Le chantier a commencé au mois d’avril, à Ouarzazate. Faisant appel à une nouvelle technologie photovoltaïque utilisant des cellules semi-conductrices pour produire directement de l’électricité à partir du rayonnement solaire, la quatrième tranche de la centrale solaire de Noor Ouarzazate sera opérationnelle au premier trimestre 2018. La méga-centrale solaire sera à ce moment le plus grand site de production solaire multi-technologique du monde, avec 582 MW de puissance sur 30 km².

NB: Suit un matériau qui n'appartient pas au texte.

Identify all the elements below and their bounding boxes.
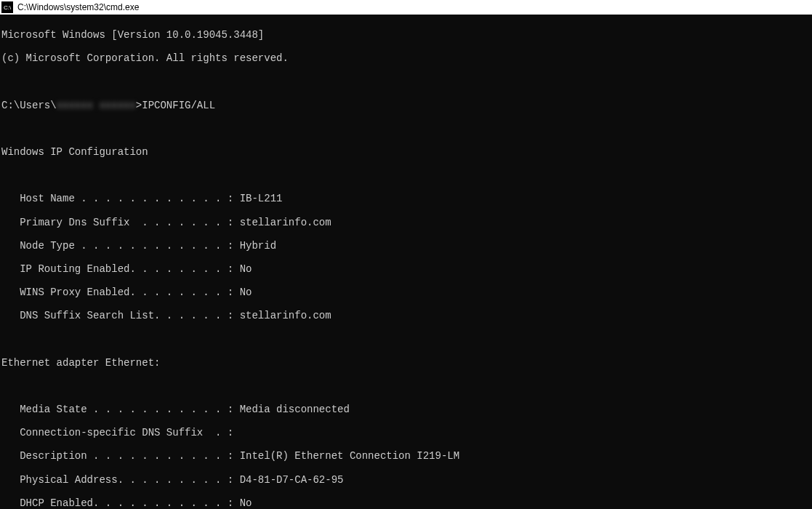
blank-line	[1, 169, 811, 181]
ethernet-row: Connection-specific DNS Suffix . :	[1, 427, 811, 438]
ipconfig-row: IP Routing Enabled. . . . . . . . : No	[1, 263, 811, 275]
ipconfig-row: DNS Suffix Search List. . . . . . : stel…	[1, 310, 811, 321]
prompt-path-prefix: C:\Users\	[1, 100, 57, 111]
blank-line	[1, 334, 811, 345]
blank-line	[1, 76, 811, 87]
prompt-username-obscured: xxxxxx xxxxxx	[57, 100, 136, 111]
ipconfig-row: Node Type . . . . . . . . . . . . : Hybr…	[1, 240, 811, 252]
ethernet-row: DHCP Enabled. . . . . . . . . . . : No	[1, 497, 811, 509]
ipconfig-row: Primary Dns Suffix . . . . . . . : stell…	[1, 217, 811, 228]
version-line: Microsoft Windows [Version 10.0.19045.34…	[1, 29, 811, 41]
ethernet-row: Media State . . . . . . . . . . . : Medi…	[1, 404, 811, 415]
prompt-command: >IPCONFIG/ALL	[136, 100, 215, 111]
cmd-icon: C:\	[1, 1, 13, 13]
terminal-output[interactable]: Microsoft Windows [Version 10.0.19045.34…	[0, 15, 812, 509]
prompt-line: C:\Users\xxxxxx xxxxxx>IPCONFIG/ALL	[1, 100, 811, 111]
window-title: C:\Windows\system32\cmd.exe	[17, 2, 139, 12]
blank-line	[1, 380, 811, 392]
ethernet-row: Description . . . . . . . . . . . : Inte…	[1, 450, 811, 462]
ipconfig-row: Host Name . . . . . . . . . . . . : IB-L…	[1, 193, 811, 204]
section-header-ethernet: Ethernet adapter Ethernet:	[1, 357, 811, 369]
ipconfig-row: WINS Proxy Enabled. . . . . . . . : No	[1, 286, 811, 298]
copyright-line: (c) Microsoft Corporation. All rights re…	[1, 52, 811, 64]
ethernet-row: Physical Address. . . . . . . . . : D4-8…	[1, 474, 811, 486]
section-header-ipconfig: Windows IP Configuration	[1, 146, 811, 158]
window-titlebar: C:\ C:\Windows\system32\cmd.exe	[0, 0, 812, 15]
blank-line	[1, 123, 811, 135]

Le plus grande site solaire multi-technologique du monde

La particularité de cette centrale est effectivement qu’elle utilise plusieurs technologies. Noor Ouarzazate I est opérationnelle depuis février 2016 : d’une puissance de 160 MW, elle utilise la technologie thermosolaire (CSP), avec des capteurs cylindro-paraboliques et une capacité de stockage de 3 heures à pleine puissance, lui permettant de fournir de l’électricité la nuit.

Noor II utilise la même technologie, mais avec 200 MW de puissance et 7 heures de stockage ; Noor III expérimente une nouvelle sous-technologie thermosolaire, dite CSP Tour, pour 150 MW de puissance et 8 heures de stockage. Les deux centrales, dont la construction a démarré en 2016, sont achevées à près de 80%.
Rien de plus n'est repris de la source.